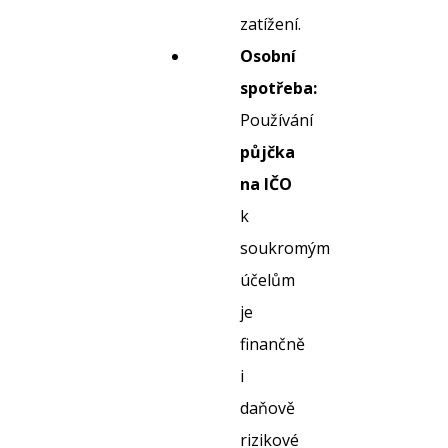
zatížení.
Osobní
spotřeba:
Používání
půjčka
na IČO
k
soukromým
účelům
je
finančně
i
daňově
rizikové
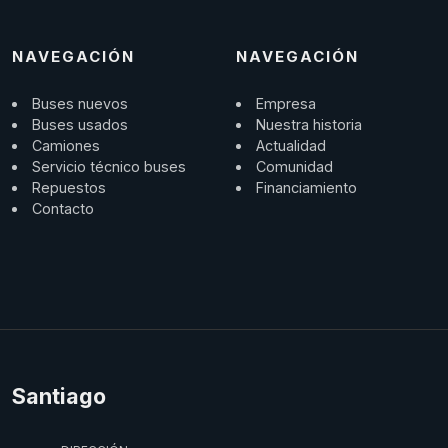
NAVEGACIÓN
NAVEGACIÓN
Buses nuevos
Empresa
Buses usados
Nuestra historia
Camiones
Actualidad
Servicio técnico buses
Comunidad
Repuestos
Financiamiento
Contacto
Santiago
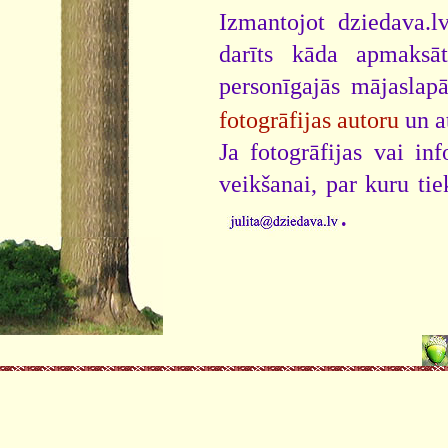
Izmantojot dziedava.lv
darīts kāda apmaksāt
personīgajās mājaslap
fotogrāfijas autoru
un a
Ja fotogrāfijas vai i
veikšanai, par kuru ti
.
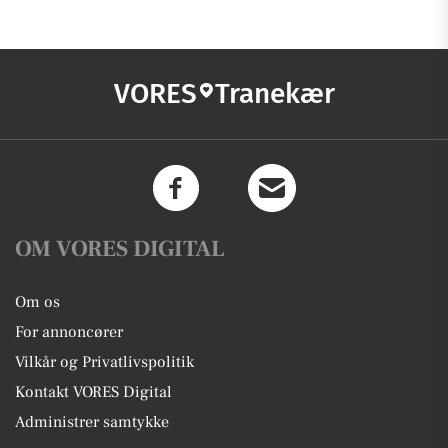
VORES
Tranekær
OM VORES DIGITAL
Om os
For annoncører
Vilkår og Privatlivspolitik
Kontakt VORES Digital
Administrer samtykke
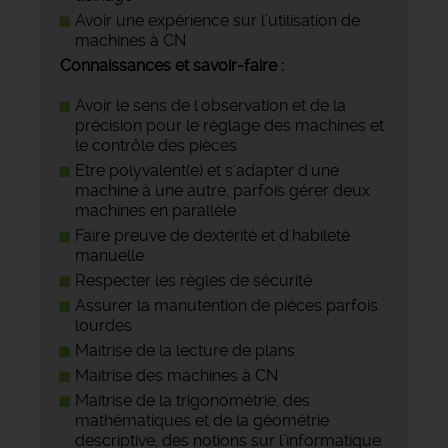
Avoir une expérience sur l’utilisation de
machines à CN
Connaissances et savoir-faire :
Avoir le sens de l'observation et de la
précision pour le réglage des machines et
le contrôle des pièces
Etre polyvalent(e) et s'adapter d'une
machine à une autre, parfois gérer deux
machines en parallèle
Faire preuve de dextérité et d'habileté
manuelle
Respecter les règles de sécurité
Assurer la manutention de pièces parfois
lourdes
Maitrise de la lecture de plans
Maitrise des machines à CN
Maitrise de la trigonométrie, des
mathématiques et de la géométrie
descriptive, des notions sur l’informatique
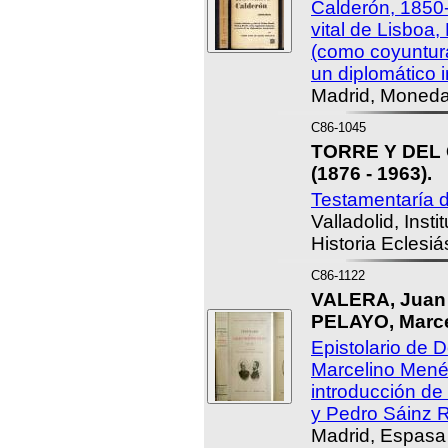
Calderón, 1850-
vital de Lisboa,
(como coyuntur
un diplomático i
Madrid, Moneda 
C86-1045
TORRE Y DEL 
(1876 - 1963).
Testamentaría de
Valladolid, Insti
Historia Eclesiá
C86-1122
VALERA, Jua
PELAYO, Marce
Epistolario de 
Marcelino Mené
introducción de
y Pedro Sáinz 
Madrid, Espasa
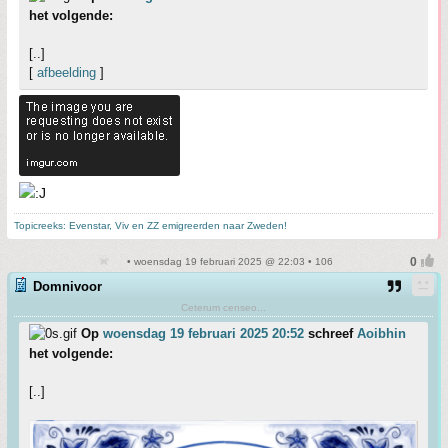
het volgende:
[..]
[
afbeelding
]
Topicreeks: Evenstar, Viv en ZZ emigreerden naar Zweden!
• woensdag 19 februari 2025 @ 22:03 • 106
Domnivoor
Ceterum censeo...
Op
woensdag 19 februari 2025 20:52
schreef
Aoibhin
het volgende:
[..]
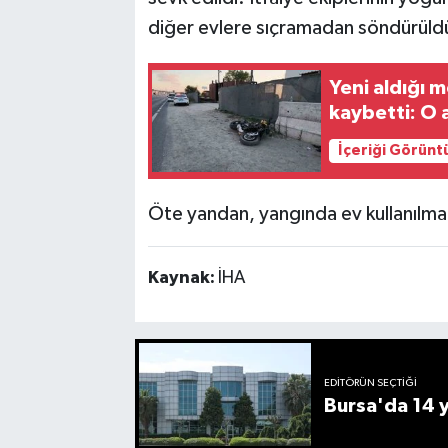
diğer evlere sıçramadan söndürüld
Yeni aldığı 
kaybetti: O
İçeriği Görünt
Öte yandan, yangında ev kullanılmaz h
Kaynak:
İHA
EDITÖRÜN SEÇTIĞI
Bursa'da 14 yı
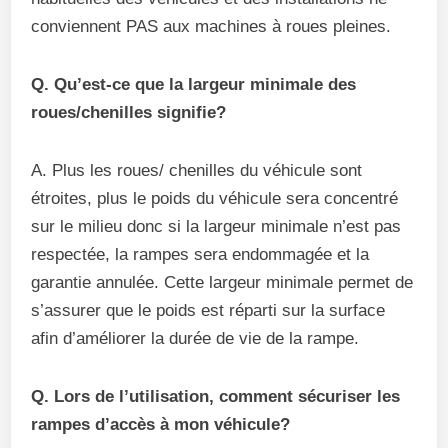
conviennent PAS aux machines à roues pleines.
Q. Qu’est-ce que la largeur minimale des
roues/chenilles signifie?
A. Plus les roues/ chenilles du véhicule sont
étroites, plus le poids du véhicule sera concentré
sur le milieu donc si la largeur minimale n’est pas
respectée, la rampes sera endommagée et la
garantie annulée. Cette largeur minimale permet de
s’assurer que le poids est réparti sur la surface
afin d’améliorer la durée de vie de la rampe.
Q. Lors de l’utilisation, comment sécuriser les
rampes d’accès à mon véhicule?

» **YOUR ASSIGNMENT**: Copy whichever lines above contain the string "roues".

» **RESPONSE AREA**:
conviennent PAS aux machines à roues pleines.
roues/chenilles signifie?
A. Plus les roues/ chenilles du véhicule sont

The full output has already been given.